**REQUIRED ACTION**
Please repeat the data exactly. Any picture in it stays out.

########################################

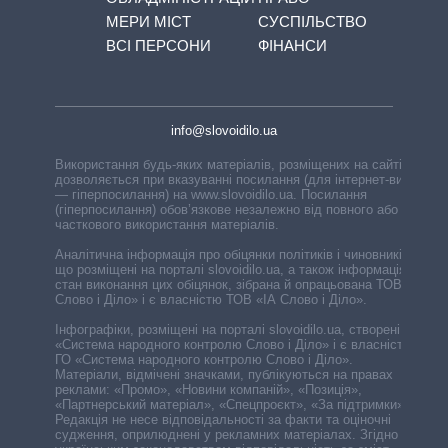
МЕРИ МІСТ
СУСПІЛЬСТВО
ВСІ ПЕРСОНИ
ФІНАНСИ
info@slovoidilo.ua
Використання будь-яких матеріалів, розміщених на сайті,
дозволяється при вказуванні посилання (для інтернет-видань
— гіперпосилання) на www.slovoidilo.ua. Посилання
(гіперпосилання) обов’язкове незалежно від повного або
часткового використання матеріалів.
Аналітична інформація про обіцянки політиків і чиновників,
що розміщені на порталі slovoidilo.ua, а також інформація про
стан виконання цих обіцянок, зібрана й опрацьована ТОВ «ІА
Слово і Діло» і є власністю ТОВ «ІА Слово і Діло».
Інфографіки, розміщені на порталі slovoidilo.ua, створені ГО
«Система народного контролю Слово і Діло» і є власністю
ГО «Система народного контролю Слово і Діло».
Матеріали, відмічені значками, публікуються на правах
реклами: «Промо», «Новини компаній», «Позиція»,
«Партнерський матеріал», «Спецпроєкт», «За підтримки».
Редакція не несе відповідальності за факти та оціночні
судження, оприлюднені у рекламних матеріалах. Згідно з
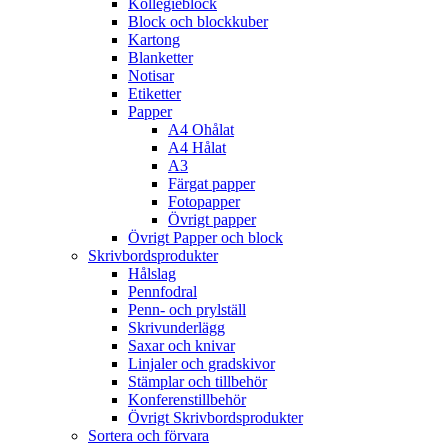
Kollegieblock
Block och blockkuber
Kartong
Blanketter
Notisar
Etiketter
Papper
A4 Ohålat
A4 Hålat
A3
Färgat papper
Fotopapper
Övrigt papper
Övrigt Papper och block
Skrivbordsprodukter
Hålslag
Pennfodral
Penn- och prylställ
Skrivunderlägg
Saxar och knivar
Linjaler och gradskivor
Stämplar och tillbehör
Konferenstillbehör
Övrigt Skrivbordsprodukter
Sortera och förvara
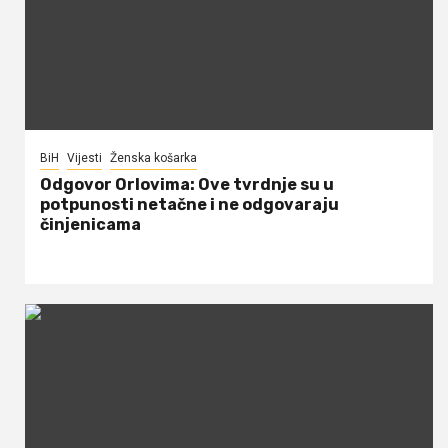
BiH
Vijesti
Ženska košarka
Odgovor Orlovima: ​Ove tvrdnje su u
potpunosti netačne i ne odgovaraju
činjenicama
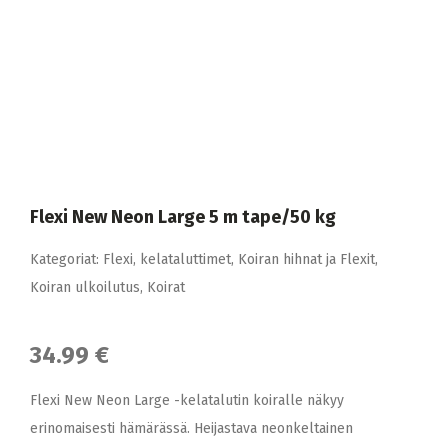
Flexi New Neon Large 5 m tape/50 kg
Kategoriat:
Flexi
,
kelataluttimet
,
Koiran hihnat ja Flexit
,
Koiran ulkoilutus
,
Koirat
34.99 €
Flexi New Neon Large -kelatalutin koiralle näkyy
erinomaisesti hämärässä. Heijastava neonkeltainen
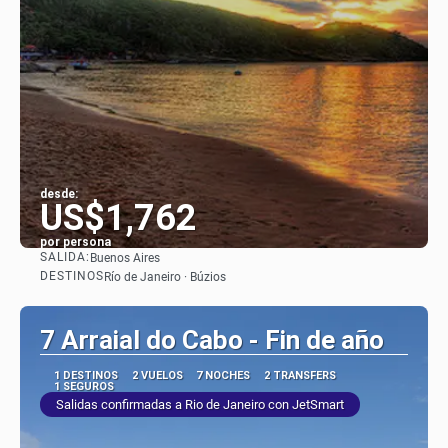
desde:
US$1,762
por persona
SALIDA:
Buenos Aires
Ver
DESTINOS
Río de Janeiro · Búzios
7 Arraial do Cabo - Fin de año
1 DESTINOS
2 VUELOS
7 NOCHES
2 TRANSFERS
1 SEGUROS
Salidas confirmadas a Rio de Janeiro con JetSmart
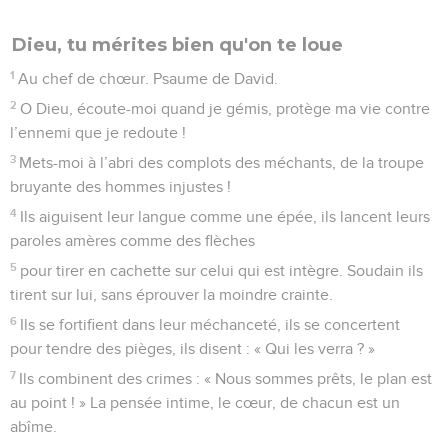
Dieu, tu mérites bien qu'on te loue
1
Au chef de chœur. Psaume de David.
2
O Dieu, écoute-moi quand je gémis, protège ma vie contre
l’ennemi que je redoute !
3
Mets-moi à l’abri des complots des méchants, de la troupe
bruyante des hommes injustes !
4
Ils aiguisent leur langue comme une épée, ils lancent leurs
paroles amères comme des flèches
5
pour tirer en cachette sur celui qui est intègre. Soudain ils
tirent sur lui, sans éprouver la moindre crainte.
6
Ils se fortifient dans leur méchanceté, ils se concertent
pour tendre des pièges, ils disent : « Qui les verra ? »
7
Ils combinent des crimes : « Nous sommes prêts, le plan est
au point ! » La pensée intime, le cœur, de chacun est un
abîme.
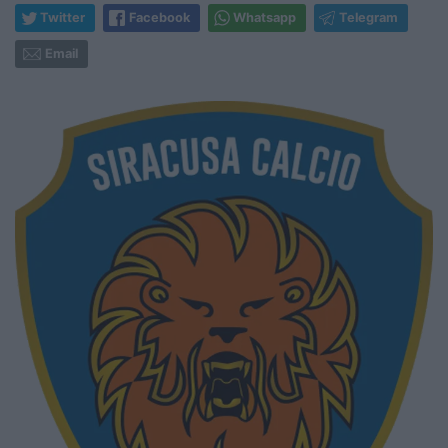
Twitter
Facebook
Whatsapp
Telegram
Email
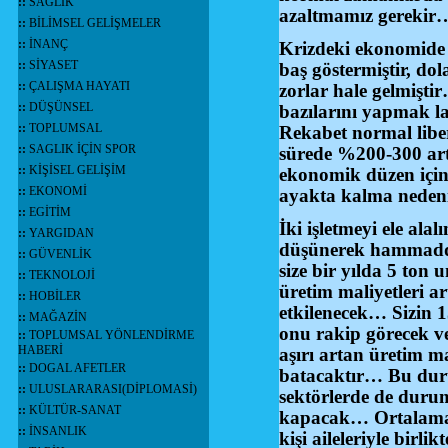
::
SAĞLIK
azaltmamız gerekir
::
BİLİMSEL GELİŞMELER
::
İNANÇ
Krizdeki ekonomide e
::
SİYASET
baş göstermiştir, dol
::
ÇALIŞMA HAYATI
zorlar hale gelmişti
::
DÜŞÜNSEL
bazılarını yapmak l
::
TOPLUMSAL
Rekabet normal libe
::
SAGLIK İÇİN SPOR
sürede %200-300 artmı
::
KİŞİSEL GELİŞİM
ekonomik düzen için 
::
EKONOMİ
ayakta kalma nedeni
::
EGİTİM
İki işletmeyi ele alal
::
YARGIDAN
düşünerek hammadde
::
GÜVENLİK
size bir yılda 5 ton 
::
TEKNOLOJİ
üretim maliyetleri ar
::
HOBİLER
etkilenecek… Sizin 1
::
MAĞAZİN
onu rakip görecek ve
::
TOPLUMSAL YÖNLENDİRME
HABERİ
aşırı artan üretim 
::
DOGAL AFETLER
batacaktır… Bu durum
::
ULUSLARARASI(DİPLOMASİ)
sektörlerde de durum
::
KÜLTÜR-SANAT
kapacak… Ortalama 20
::
İNSANLIK
kişi aileleriyle birli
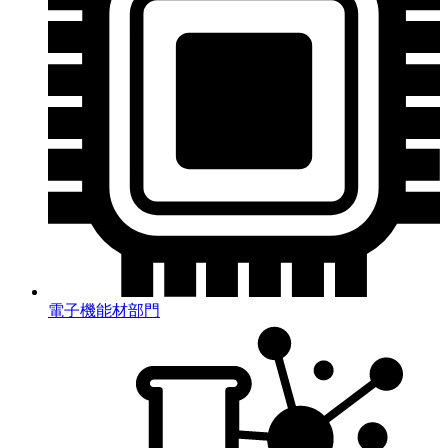
電子機能材部門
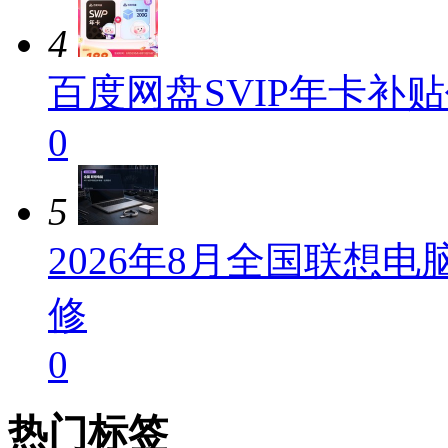
4
百度网盘SVIP年卡补贴
0
5
2026年8月全国联想
修
0
热门标签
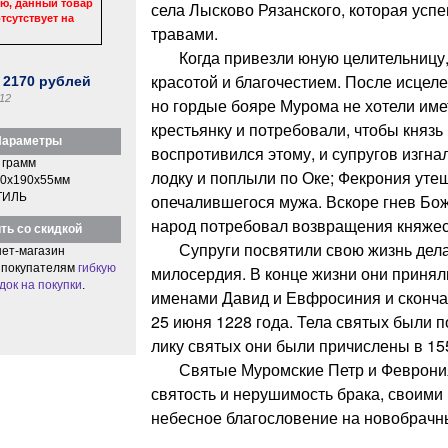
ю, данный товар
села Лысково Рязанского, которая усп
тсутствует на
травами.
Когда привезли юную целительницу, 
красотой и благочестием. После исцеле
:
2170
рублей
12
но гордые бояре Мурома не хотели име
крестьянку и потребовали, чтобы князь
араметры
воспротивился этому, и супругов изгнал
 грамм
лодку и поплыли по Оке; Фекрония ут
0x190x55мм
ТИЛЬ
опечалившегося мужа. Вскоре гнев Бож
народ потребовал возвращения княжес
ть со скидкой
Супруги посвятили свою жизнь делам
ет-магазин
 покупателям
гибкую
милосердия. В конце жизни они принял
док на покупки
.
именами Давид и Евфросиния и скончал
25 июня 1228 года. Тела святых были п
лику святых они были причислены в 155
Святые Муромские Петр и Феврония
святость и нерушимость брака, своими
небесное благословение на новобрачн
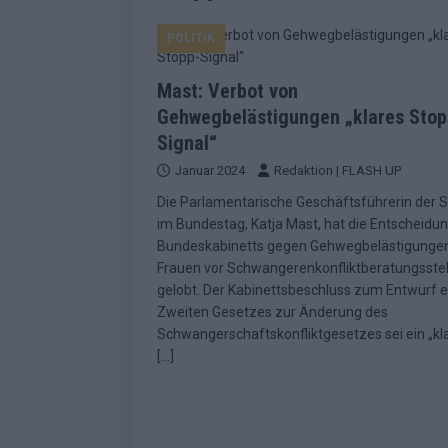
EUROVISION
POLITIK
[ Mai 2026 ]
ESC-Finale morgen: Finnl
KOMMENTAR
Mast: Verbot von
[ Mai 2026 ]
„Douze Points“ – wie ei
Gehwegbelästigungen „klares Stop
Signal“
EUROVISION
Januar 2024
Redaktion | FLASH UP
[ Mai 2026 ]
Das ESC-Finale ist kompl
Die Parlamentarische Geschäftsführerin der 
[ Mai 2026 ]
JJ hat den Abend gerette
im Bundestag, Katja Mast, hat die Entscheidu
Bundeskabinetts gegen Gehwegbelästigunge
KOMMENTAR
Frauen vor Schwangerenkonfliktberatungsstel
[ Mai 2026 ]
ESC-Halbfinale 2: Das sa
gelobt. Der Kabinettsbeschluss zum Entwurf e
Zweiten Gesetzes zur Änderung des
EXTRA
Schwangerschaftskonfliktgesetzes sei ein „kl
[ Juni 2026 ]
Monaco, Sallys Café, W
[…]
[ Mai 2026 ]
DARA gewinnt verdient,
KOMMENTAR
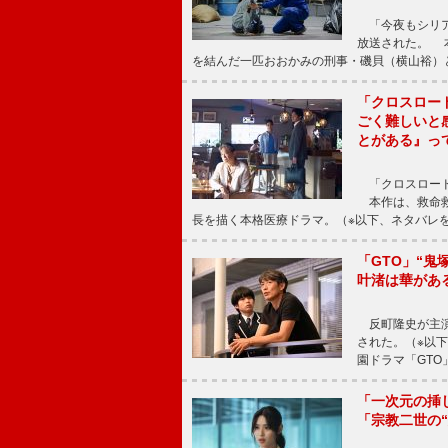
「今夜もシリア
放送された。 
を結んだ一匹おおかみの刑事・磯貝（横山裕）
「クロスロー
ごく難しいと
とがある』っ
「クロスロード
本作は、救命救
長を描く本格医療ドラマ。（※以下、ネタバレ
「GTO」“
叶渚は華があ
反町隆史が主演
された。（※以
園ドラマ「GTO
「一次元の挿
「宗教二世の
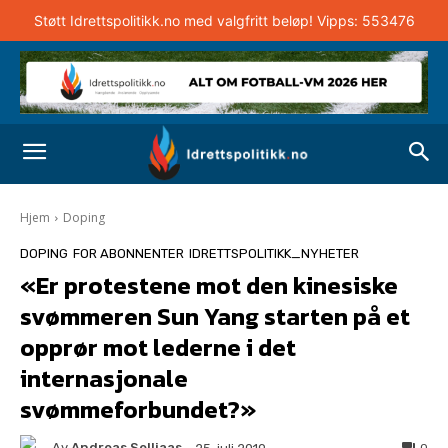
Støtt Idrettspolitikk.no med valgfritt beløp! Vipps: 553476
Hjem
Doping
DOPING
FOR ABONNENTER
IDRETTSPOLITIKK_NYHETER
«Er protestene mot den kinesiske
svømmeren Sun Yang starten på et
opprør mot lederne i det
internasjonale
svømmeforbundet?»
Av
Andreas Selliaas
0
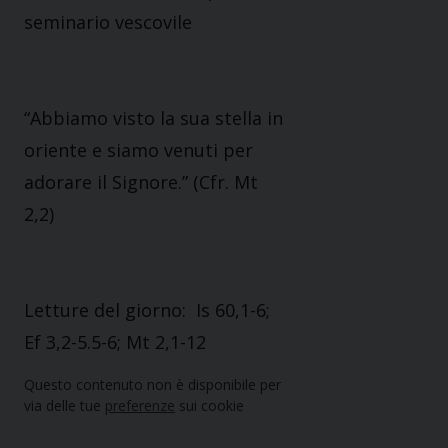
seminario vescovile
“Abbiamo visto la sua stella in
oriente e siamo venuti per
adorare il Signore.” (Cfr. Mt
2,2)
Letture del giorno: Is 60,1-6;
Ef 3,2-5.5-6; Mt 2,1-12
Questo contenuto non è disponibile per
via delle tue
preferenze
sui cookie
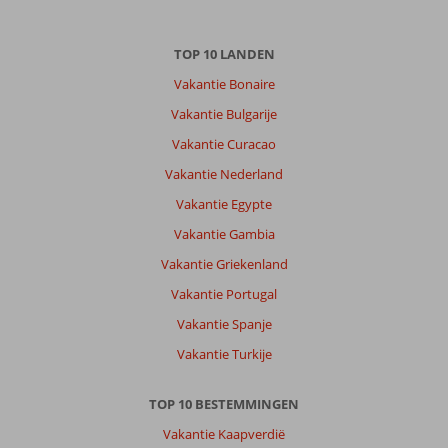
TOP 10 LANDEN
Vakantie Bonaire
Vakantie Bulgarije
Vakantie Curacao
Vakantie Nederland
Vakantie Egypte
Vakantie Gambia
Vakantie Griekenland
Vakantie Portugal
Vakantie Spanje
Vakantie Turkije
TOP 10 BESTEMMINGEN
Vakantie Kaapverdië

########################################

**ANSWER BOX**
МЕРИ МІСТ
СУСПІЛЬСТВО
ВСІ ПЕРСОНИ
ФІНАНСИ
info@slovoidilo.ua
Використання будь-яких матеріалів, розміщених на сайті,
дозволяється при вказуванні посилання (для інтернет-видань
— гіперпосилання) на www.slovoidilo.ua. Посилання
(гіперпосилання) обов’язкове незалежно від повного або
часткового використання матеріалів.
Аналітична інформація про обіцянки політиків і чиновників,
що розміщені на порталі slovoidilo.ua, а також інформація про
стан виконання цих обіцянок, зібрана й опрацьована ТОВ «ІА
Слово і Діло» і є власністю ТОВ «ІА Слово і Діло».
Інфографіки, розміщені на порталі slovoidilo.ua, створені ГО
«Система народного контролю Слово і Діло» і є власністю
ГО «Система народного контролю Слово і Діло».
Матеріали, відмічені значками, публікуються на правах
реклами: «Промо», «Новини компаній», «Позиція»,
«Партнерський матеріал», «Спецпроєкт», «За підтримки».
Редакція не несе відповідальності за факти та оціночні
судження, оприлюднені у рекламних матеріалах. Згідно з
Kollegieblock
Block och blockkuber
Kartong
Blanketter
Notisar
Etiketter
Papper
A4 Ohålat
A4 Hålat
A3
Färgat papper
Fotopapper
Övrigt papper
Övrigt Papper och block
Skrivbordsprodukter
Hålslag
Pennfodral
Penn- och prylställ
Skrivunderlägg
Saxar och knivar
Linjaler och gradskivor
Stämplar och tillbehör
Konferenstillbehör
Övrigt Skrivbordsprodukter
Sortera och förvara
BiH
Vijesti
Ženska košarka
Odgovor Orlovima: ​Ove tvrdnje su u
potpunosti netačne i ne odgovaraju
činjenicama
Flexi New Neon Large 5 m tape/50 kg
Kategoriat:
Flexi
,
kelataluttimet
,
Koiran hihnat ja Flexit
,
Koiran ulkoilutus
,
Koirat
34.99 €
Flexi New Neon Large -kelatalutin koiralle näkyy
erinomaisesti hämärässä. Heijastava neonkeltainen
desde:
US$1,762
por persona
SALIDA:
Buenos Aires
Ver
DESTINOS
Río de Janeiro · Búzios
7 Arraial do Cabo - Fin de año
1 DESTINOS
2 VUELOS
7 NOCHES
2 TRANSFERS
1 SEGUROS
Salidas confirmadas a Rio de Janeiro con JetSmart
Dieu, tu mérites bien qu'on te loue
1
Au chef de chœur. Psaume de David.
2
O Dieu, écoute-moi quand je gémis, protège ma vie contre
l’ennemi que je redoute !
3
Mets-moi à l’abri des complots des méchants, de la troupe
bruyante des hommes injustes !
4
Ils aiguisent leur langue comme une épée, ils lancent leurs
paroles amères comme des flèches
5
pour tirer en cachette sur celui qui est intègre. Soudain ils
tirent sur lui, sans éprouver la moindre crainte.
6
Ils se fortifient dans leur méchanceté, ils se concertent
pour tendre des pièges, ils disent : « Qui les verra ? »
7
Ils combinent des crimes : « Nous sommes prêts, le plan est
au point ! » La pensée intime, le cœur, de chacun est un
abîme.
Twitter
Facebook
Whatsapp
Telegram
Email
::
SAĞLIK
azaltmamız gerekir
::
BİLİMSEL GELİŞMELER
::
İNANÇ
Krizdeki ekonomide e
::
SİYASET
baş göstermiştir, dol
::
ÇALIŞMA HAYATI
zorlar hale gelmişti
::
DÜŞÜNSEL
bazılarını yapmak l
::
TOPLUMSAL
Rekabet normal libe
::
SAGLIK İÇİN SPOR
sürede %200-300 artmı
::
KİŞİSEL GELİŞİM
ekonomik düzen için 
::
EKONOMİ
ayakta kalma nedeni
::
EGİTİM
İki işletmeyi ele alal
::
YARGIDAN
düşünerek hammadde
::
GÜVENLİK
size bir yılda 5 ton 
::
TEKNOLOJİ
üretim maliyetleri ar
::
HOBİLER
etkilenecek… Sizin 1
::
MAĞAZİN
onu rakip görecek ve
::
TOPLUMSAL YÖNLENDİRME
HABERİ
aşırı artan üretim 
::
DOGAL AFETLER
batacaktır… Bu durum
::
ULUSLARARASI(DİPLOMASİ)
sektörlerde de durum
::
KÜLTÜR-SANAT
kapacak… Ortalama 20
::
İNSANLIK
kişi aileleriyle birli
電子機能材部門
4
百度网盘SVIP年卡补贴
0
5
2026年8月全国联想
修
0
热门标签
ю, данный товар
села Лысково Рязанского, которая усп
тсутствует на
травами.
Когда привезли юную целительницу, 
красотой и благочестием. После исцеле
:
2170
рублей
12
но гордые бояре Мурома не хотели име
крестьянку и потребовали, чтобы князь
араметры
воспротивился этому, и супругов изгнал
 грамм
лодку и поплыли по Оке; Фекрония ут
0x190x55мм
ТИЛЬ
опечалившегося мужа. Вскоре гнев Бож
народ потребовал возвращения княжес
ть со скидкой
Супруги посвятили свою жизнь делам
ет-магазин
 покупателям
гибкую
милосердия. В конце жизни они принял
док на покупки
.
именами Давид и Евфросиния и скончал
25 июня 1228 года. Тела святых были п
лику святых они были причислены в 155
Святые Муромские Петр и Феврония
святость и нерушимость брака, своими
небесное благословение на новобрачн
EUROVISION
POLITIK
[ Mai 2026 ]
ESC-Finale morgen: Finnl
KOMMENTAR
Mast: Verbot von
[ Mai 2026 ]
„Douze Points“ – wie ei
Gehwegbelästigungen „klares Stop
Signal“
EUROVISION
Januar 2024
Redaktion | FLASH UP
[ Mai 2026 ]
Das ESC-Finale ist kompl
Die Parlamentarische Geschäftsführerin der 
[ Mai 2026 ]
JJ hat den Abend gerette
im Bundestag, Katja Mast, hat die Entscheidu
Bundeskabinetts gegen Gehwegbelästigunge
KOMMENTAR
Frauen vor Schwangerenkonfliktberatungsstel
[ Mai 2026 ]
ESC-Halbfinale 2: Das sa
gelobt. Der Kabinettsbeschluss zum Entwurf e
Zweiten Gesetzes zur Änderung des
EXTRA
Schwangerschaftskonfliktgesetzes sei ein „kl
[ Juni 2026 ]
Monaco, Sallys Café, W
[…]
[ Mai 2026 ]
DARA gewinnt verdient,
KOMMENTAR
「今夜もシリア
放送された。 
を結んだ一匹おおかみの刑事・磯貝（横山裕）
「クロスロー
ごく難しいと
とがある』っ
「クロスロード
本作は、救命救
長を描く本格医療ドラマ。（※以下、ネタバレ
「GTO」“
叶渚は華があ
反町隆史が主演
された。（※以
園ドラマ「GTO
「一次元の挿
「宗教二世の
Støtt Idrettspolitikk.no med valgfritt beløp! Vipps: 553476
Hjem
Doping
DOPING
FOR ABONNENTER
IDRETTSPOLITIKK_NYHETER
«Er protestene mot den kinesiske
svømmeren Sun Yang starten på et
opprør mot lederne i det
internasjonale
svømmeforbundet?»
Av
Andreas Selliaas
0
seminario vescovile
“Abbiamo visto la sua stella in
oriente e siamo venuti per
adorare il Signore.” (Cfr. Mt
2,2)
Letture del giorno: Is 60,1-6;
Ef 3,2-5.5-6; Mt 2,1-12
Questo contenuto non è disponibile per
via delle tue
preferenze
sui cookie
TOP 10 LANDEN
Vakantie Bonaire
Vakantie Bulgarije
Vakantie Curacao
Vakantie Nederland
Vakantie Egypte
Vakantie Gambia
Vakantie Griekenland
Vakantie Portugal
Vakantie Spanje
Vakantie Turkije
TOP 10 BESTEMMINGEN
Vakantie Kaapverdië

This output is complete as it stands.